**Action item**
Check every line below for the word "враз" and show those that hold it.

**Provided entries**
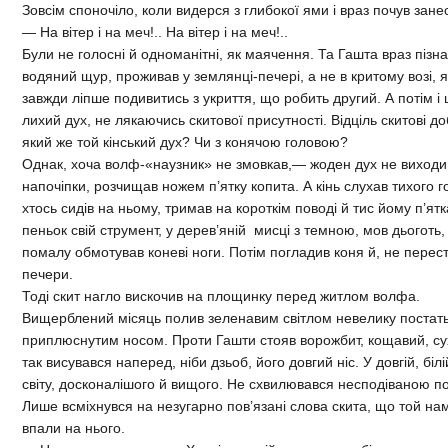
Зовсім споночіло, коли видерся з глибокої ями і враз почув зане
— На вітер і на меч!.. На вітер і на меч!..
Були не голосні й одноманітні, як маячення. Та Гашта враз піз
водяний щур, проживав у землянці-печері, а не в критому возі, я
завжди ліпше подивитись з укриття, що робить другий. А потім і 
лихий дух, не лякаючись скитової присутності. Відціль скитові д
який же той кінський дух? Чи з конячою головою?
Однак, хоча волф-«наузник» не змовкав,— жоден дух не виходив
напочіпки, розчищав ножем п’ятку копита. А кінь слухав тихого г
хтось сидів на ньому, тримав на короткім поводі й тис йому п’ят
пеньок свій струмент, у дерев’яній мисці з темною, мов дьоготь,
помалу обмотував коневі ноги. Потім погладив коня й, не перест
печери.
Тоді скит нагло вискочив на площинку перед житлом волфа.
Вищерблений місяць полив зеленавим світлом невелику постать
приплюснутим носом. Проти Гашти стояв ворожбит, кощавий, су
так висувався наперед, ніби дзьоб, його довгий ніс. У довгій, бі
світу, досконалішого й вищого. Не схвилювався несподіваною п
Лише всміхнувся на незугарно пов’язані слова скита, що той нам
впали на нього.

* * *

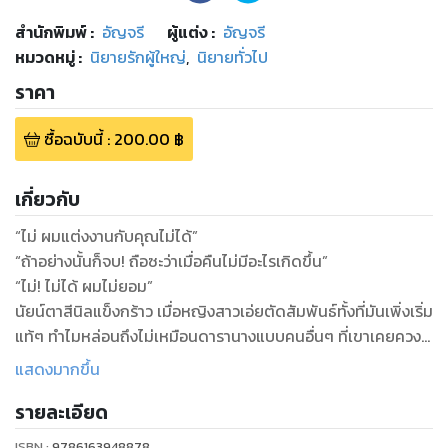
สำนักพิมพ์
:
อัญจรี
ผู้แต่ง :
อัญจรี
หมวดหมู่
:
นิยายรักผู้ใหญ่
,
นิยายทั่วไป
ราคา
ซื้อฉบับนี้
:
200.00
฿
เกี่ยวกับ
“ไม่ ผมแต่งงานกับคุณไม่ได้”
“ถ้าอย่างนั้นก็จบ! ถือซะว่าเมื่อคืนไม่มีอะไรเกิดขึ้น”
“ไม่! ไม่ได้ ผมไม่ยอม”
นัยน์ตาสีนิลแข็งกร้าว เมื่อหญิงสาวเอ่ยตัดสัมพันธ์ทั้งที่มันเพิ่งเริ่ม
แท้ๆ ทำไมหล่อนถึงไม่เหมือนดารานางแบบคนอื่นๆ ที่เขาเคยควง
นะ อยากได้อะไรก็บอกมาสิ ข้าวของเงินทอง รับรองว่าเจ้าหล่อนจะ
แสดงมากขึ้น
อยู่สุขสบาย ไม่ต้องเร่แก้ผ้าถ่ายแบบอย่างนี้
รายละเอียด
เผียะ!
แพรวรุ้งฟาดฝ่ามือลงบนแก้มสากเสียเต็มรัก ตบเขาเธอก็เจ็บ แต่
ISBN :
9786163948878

---

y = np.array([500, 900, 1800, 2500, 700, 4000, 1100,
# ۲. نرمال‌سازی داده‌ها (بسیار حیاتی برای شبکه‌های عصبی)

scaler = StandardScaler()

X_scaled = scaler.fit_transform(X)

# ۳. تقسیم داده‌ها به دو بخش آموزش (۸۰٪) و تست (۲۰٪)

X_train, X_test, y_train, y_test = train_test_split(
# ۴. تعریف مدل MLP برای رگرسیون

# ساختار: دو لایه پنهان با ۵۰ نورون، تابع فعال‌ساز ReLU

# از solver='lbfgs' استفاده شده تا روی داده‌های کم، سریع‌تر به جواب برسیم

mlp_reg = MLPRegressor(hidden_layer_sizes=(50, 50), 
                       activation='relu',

**Output for this exercise**
Зовсім споночіло, коли видерся з глибокої ями і враз почув зане
Були не голосні й одноманітні, як маячення. Та Гашта враз піз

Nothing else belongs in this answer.